Lubuntu 19.04 Review
  • Available software
  • Creativity & Inventing
  • Daily Use Purposes
  • Stability & Bugs
  • Customizability
2

Summary

Lubuntu used to be a great Linux distribution, but after it switched into LXQt, it became a horrible one for end users. The distribution is unpolished, and contains many issues and bugs.

Lubuntu used to be that Linux distribution that you referred a friend to in case he wanted a very lightweight, newbie-friendly yet elegant alternative for Windows. Up to its 18.04LTS release, it indeed worked as expected, but starting with 18.10 where the development team switched to using the Qt-based desktop LXQt instead of traditional LXDE, things started to break.

As a short background, you should know that there was a desktop environment called “Razor-Qt”, which was a newly developed desktop based on the Qt toolkit that aimed to be lightweight and modern in the same time. There was also another team working on a Qt branch of LXDE (which is GTK-based) called LXDE-Qt. After a lot of discussions, both teams combined efforts and started to work on one project called LXQt.

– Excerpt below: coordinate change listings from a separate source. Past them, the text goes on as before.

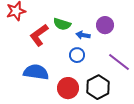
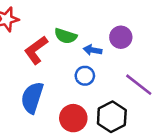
blue semicircle: (36, 72) -> (32, 98), turned -80

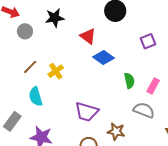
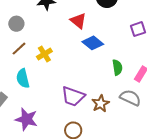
gray circle: (25, 31) -> (16, 24), moved
brown star: (116, 132) -> (101, 104), moved, turned 30

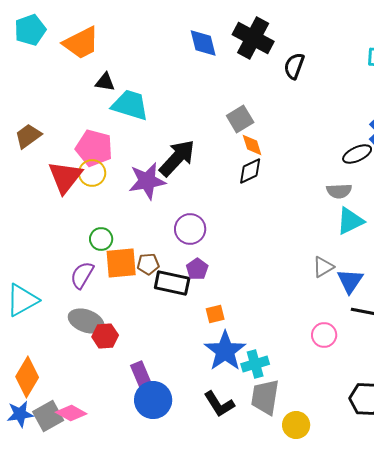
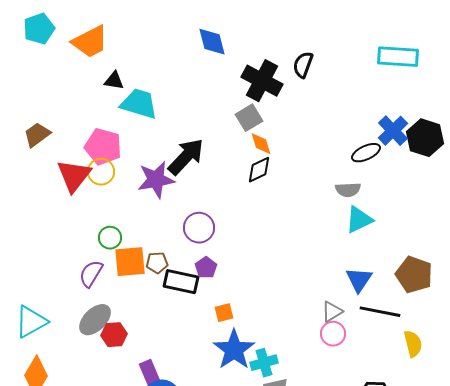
black cross: (253, 38) -> (262, 81), moved
gray triangle: (323, 267) -> (332, 312), moved
cyan triangle: (22, 300) -> (31, 322), moved
gray ellipse: (86, 321) -> (95, 320), turned -64

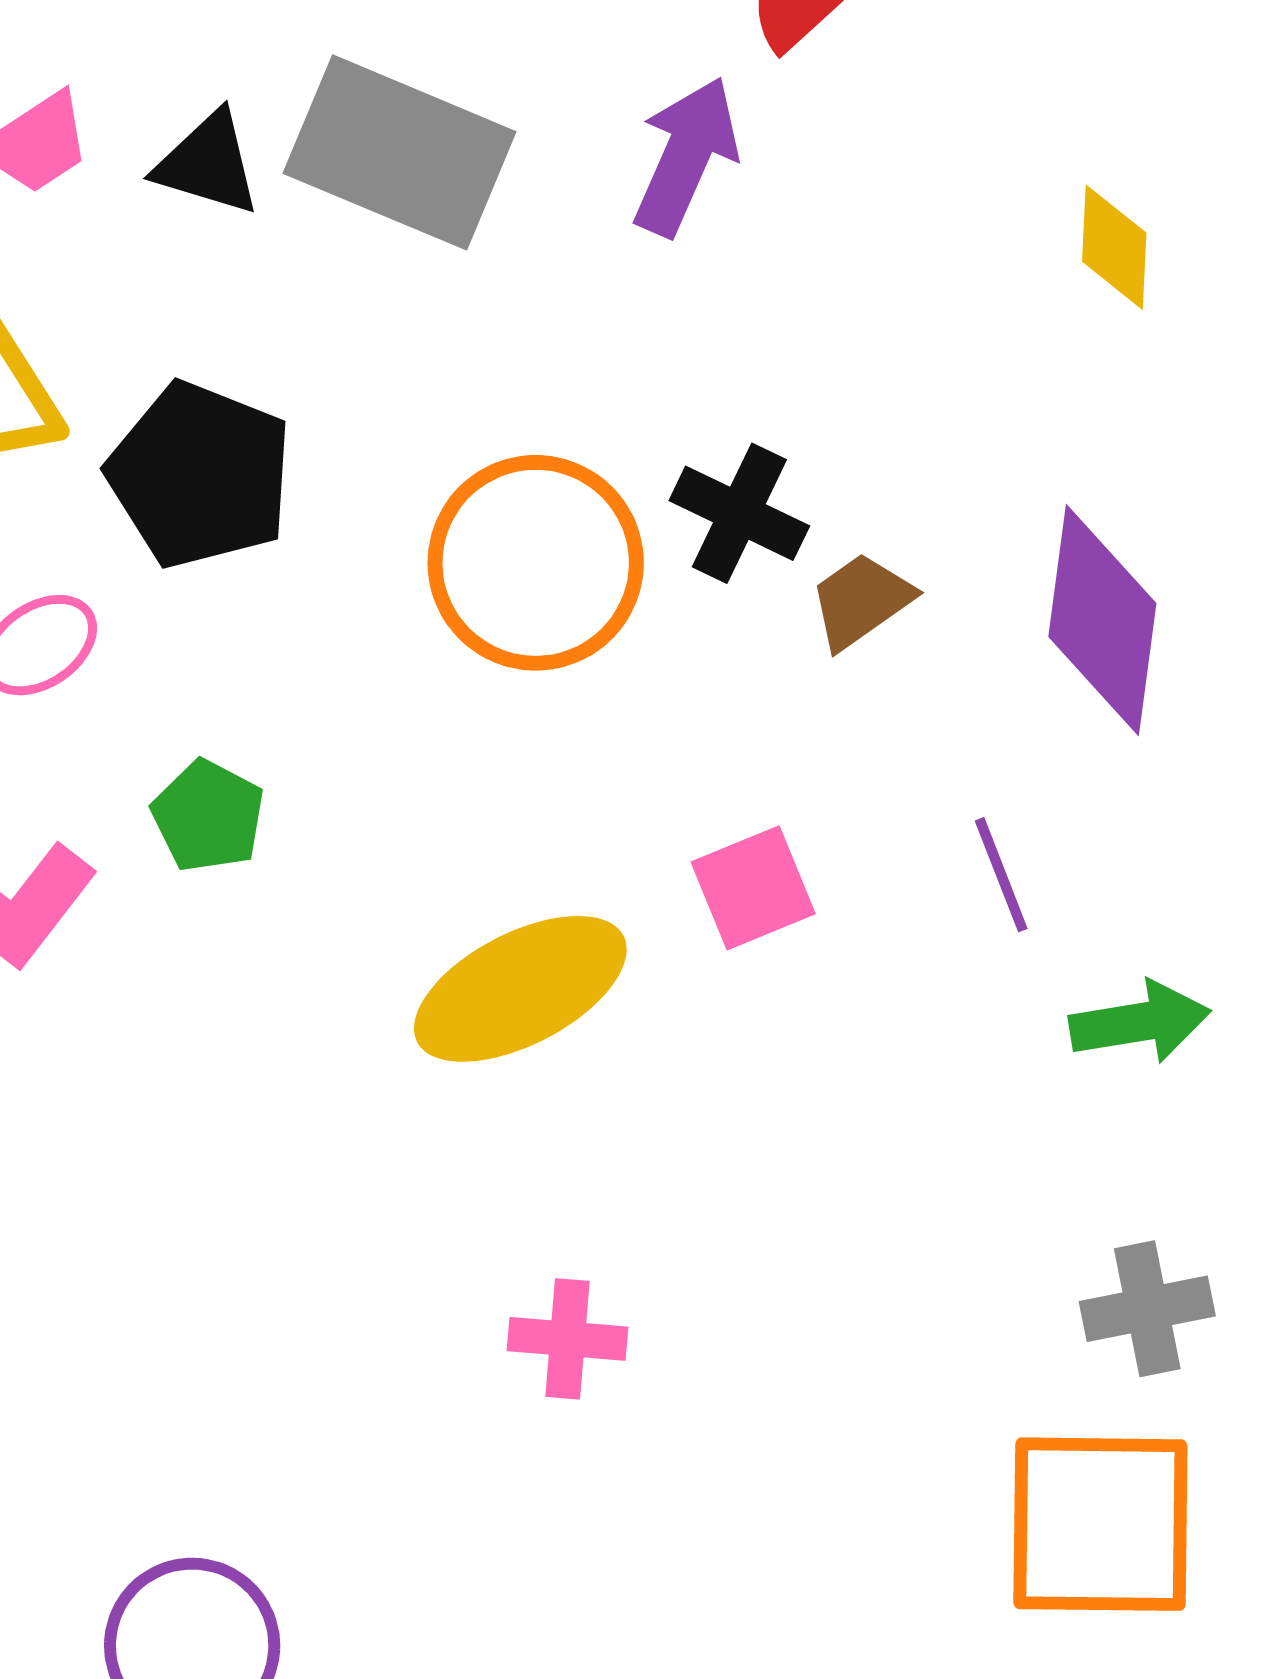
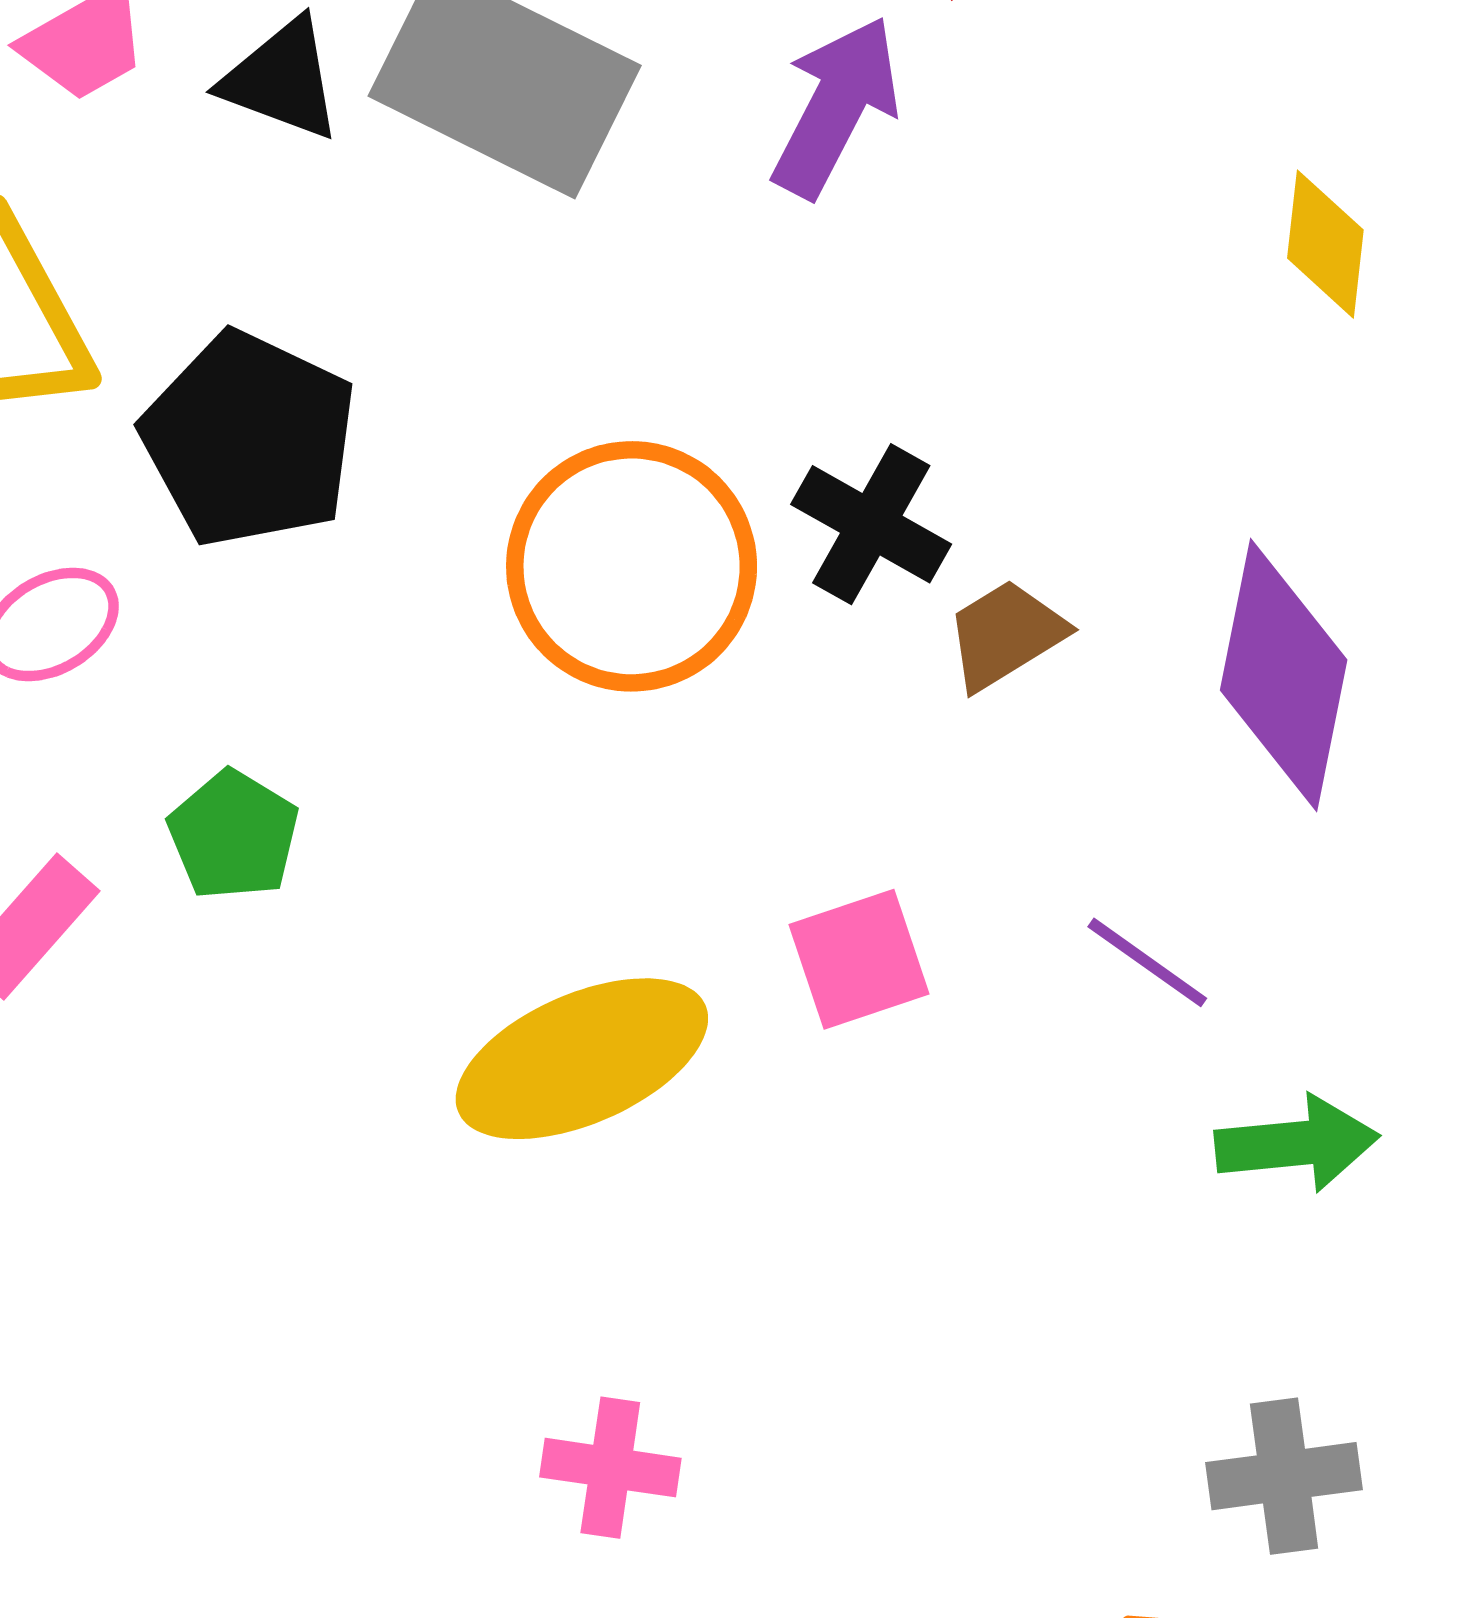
purple line: (1001, 875) -> (1147, 962), turned -37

LXDE desktop is still working today, and is considered to be feature complete. But it was not even ported to GTK 3 like other desktops such as MATE and XFCE, instead, it’s still using the legacy GTK 2.

Today, we’ve put our hands on the latest Lubuntu 19.04 version and reviewed it. This is how the review went.

Lubuntu 19.04 Review

Installer

Lubuntu 19.04 is not using the default Ubiquity Ubuntu installer. Instead, it’s using another one called Calamares, which is a universal installer that many other Linux distributions use too. Calamares is a good installer with a lot of options.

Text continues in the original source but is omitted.